◆ WORK TO BE COMPLETED:
Report, as a number alone, how many lines below contain the string "Privacy".

(Saved entries)

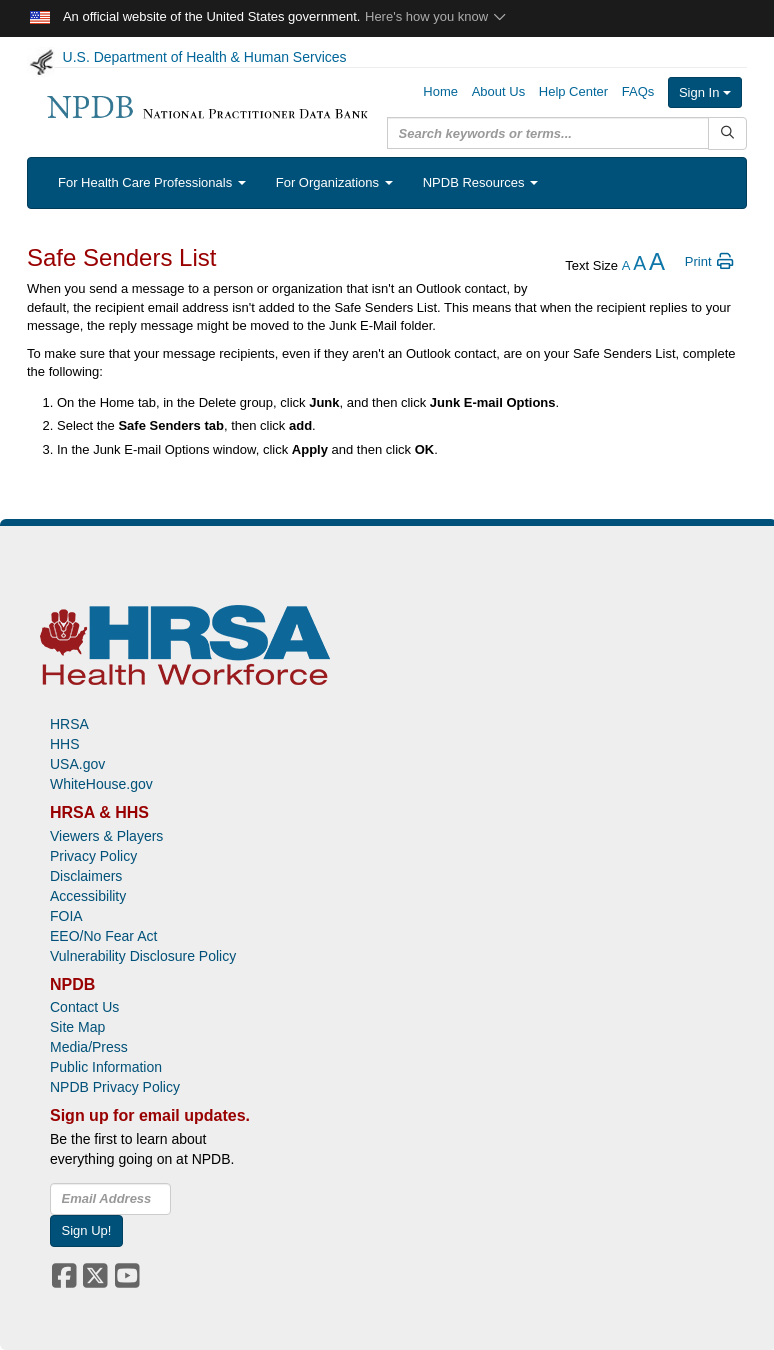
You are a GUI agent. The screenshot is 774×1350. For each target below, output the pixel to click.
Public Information (106, 1067)
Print (710, 261)
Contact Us (84, 1007)
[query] (548, 133)
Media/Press (89, 1047)
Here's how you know (436, 16)
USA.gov (77, 764)
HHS (65, 744)
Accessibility (88, 896)
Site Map (77, 1027)
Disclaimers (86, 876)
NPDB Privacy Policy (115, 1087)
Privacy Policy (93, 856)
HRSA (69, 724)
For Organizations (334, 182)
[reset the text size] (639, 265)
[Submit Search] (727, 133)
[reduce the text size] (626, 265)
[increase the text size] (657, 265)
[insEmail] (110, 1199)
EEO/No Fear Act (103, 936)
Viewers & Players (106, 836)
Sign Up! (87, 1230)
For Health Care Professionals (152, 182)
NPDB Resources (480, 182)
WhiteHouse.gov (101, 784)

◆ THE ANSWER:
2